● Work request
Reproduce the lines below from the one that contains "Петлюры в г" through the end, inclusive, and add nothing.

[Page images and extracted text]
________________________________________

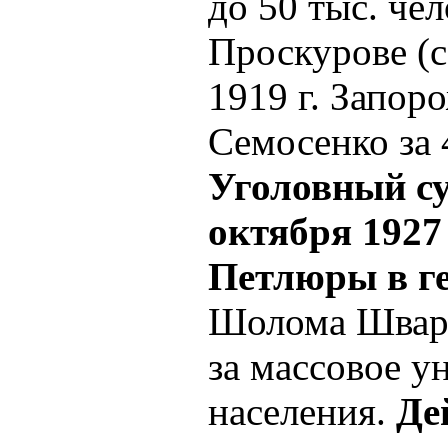
до 50 тыс. чел
Проскурове (с
1919 г. Запор
Семосенко за 
Уголовный су
октября 1927
Петлюры в г
Шолома Шварц
за массовое у
населения.
Де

________________________________________

● Response to the task
Петлюры в г
Шолома Шварц
за массовое у
населения.
Де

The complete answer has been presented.